On 20/04/20 07:01 +0200, Helmut Grohne wrote:
The <cmath> and <cstdlib> headers need their counter parts <math.h> and
<stdlib.h> from the libc respectively, but libstdc++ wraps these
headers. Now <cmath> and <cstdlib> include these headers using
$ echo '#include <cstdlib>' | g++ -x c++ -E - -isystem /usr/include >/dev/null
In file included from <stdin>:1:
/usr/include/c++/9/cstdlib:75:15: fatal error: stdlib.h: No such file or
75 | #include_next <stdlib.h>
What happens here is that g++ includes
libstdc++-v3/include/c_global/cstdlib. That header temporarily #defines
_GLIBCXX_INCLUDE_NEXT_C_HEADERS and then does #include_next <stdlib.h>.
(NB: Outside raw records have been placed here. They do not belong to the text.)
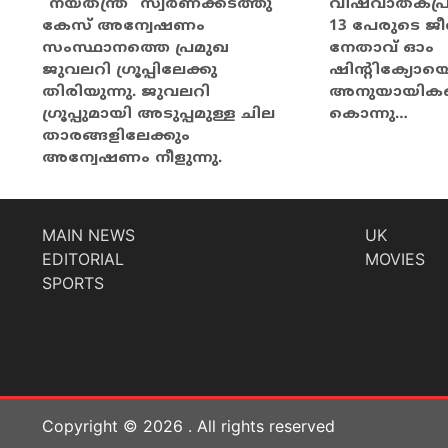
വിഷവാതകപ്
”നയതന്ത്ര” സ്വര്‍ണക്കടത്തു
13 പേരുടെ ജ
കേസ് അന്വേഷണം
നേതാവ് ഓം
സംസ്ഥാനത്തെ പ്രമുഖ
ഷിന്റിക്യോയ
ജുവലറി ഗ്രൂപ്പിലേക്കു
അനുയായികളെ
തിരിയുന്നു. ജുവലറി
കൊന്നു…
ഗ്രൂപ്പുമായി അടുപ്പമുള്ള ചില
താരങ്ങളിലേക്കും
അന്വേഷണം നീളുന്നു.
MAIN NEWS
UK
EDITORIAL
MOVIES
SPORTS
Copyright ©
2026
. All rights reserved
libstdc++-v3's replacement libstdc++-v3/include/c_comaptibility/stdlib.h
happens to come earlier and is not considered. Unfortunately, the
-isystem above inserted glibc's header before the location containing
<cstdlib>, so the #include_next continues searching and fails to find
Now you are probably going to say that "-isystem /usr/include" is a bad
idea and that you shouldn't do that.
I'm inclined to agree. This isn't a
problem just yet. Debian wants to move /usr/include/stdlib.h to
/usr/include/<multiarch>/stdlib.h. After that move, the problematic flag
becomes "-isystem /usr/include/<multiarch>". Unfortunately, around 30
Debian packages do pass exactly that flag. Regardless whether doing
so is a bad idea, I guess we will have to support that.
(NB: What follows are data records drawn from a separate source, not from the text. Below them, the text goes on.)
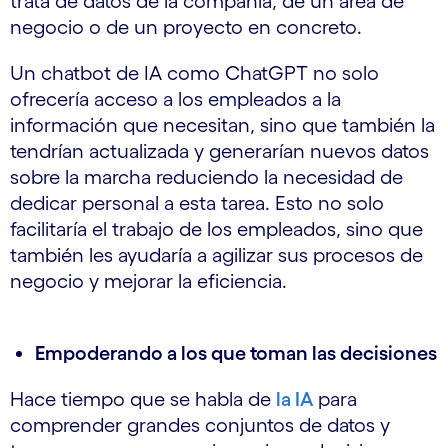
trata de datos de la compañía, de un área de
negocio o de un proyecto en concreto.
Un chatbot de IA como ChatGPT no solo
ofrecería acceso a los empleados a la
información que necesitan, sino que también la
tendrían actualizada y generarían nuevos datos
sobre la marcha reduciendo la necesidad de
dedicar personal a esta tarea. Esto no solo
facilitaría el trabajo de los empleados, sino que
también les ayudaría a agilizar sus procesos de
negocio y mejorar la eficiencia.
Empoderando a los que toman las decisiones
Hace tiempo que se habla de
la IA
para
comprender grandes conjuntos de datos y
Or Debian should fix what they're going to break.
I am proposing to replace those two #include_next with plain #include.
That'll solve the problem described above, but it is not entirely
obvious that doing so doesn't break something else.
After switching those #include_next to #include,
libstdc++-v3/include/c_global/cstdlib will continue to temporarily
will #include <stdlib.h>. Now, it'll search all include directories. It
may find libstdc++-v3/include/c_comaptibility/stdlib.h or the libc's
version. We cannot tell which. If it finds the one from libstdc++-v3,
the header will notice the _GLIBCXX_INCLUDE_NEXT_C_HEADERS macro and
immediately #include_next <stdlib.h> skipping the rest of the header.
That in turn will find the libc version. So in both cases, it ends up
using the right one. Precisely what we wanted.
As Marc said, this doesn't work.
If a program tries to include <stdlib.h> it needs to get the libstdc++
version, otherwise only the libc versions of certain functions are
defined. That means the additional C++ overloads such as ::abs(long)
and ::abs(long long) won't be defined. That is the reason why
libstdc++ provides its own <stdlib.h>.
And if you do -isystem /usr/include (or any other option that causes
libstdc++'s <stdlib.h> to be skipped) that doesn't work. Only
::abs(int) gets defined.
So -isystem /usr/include breaks code, with or without your patch.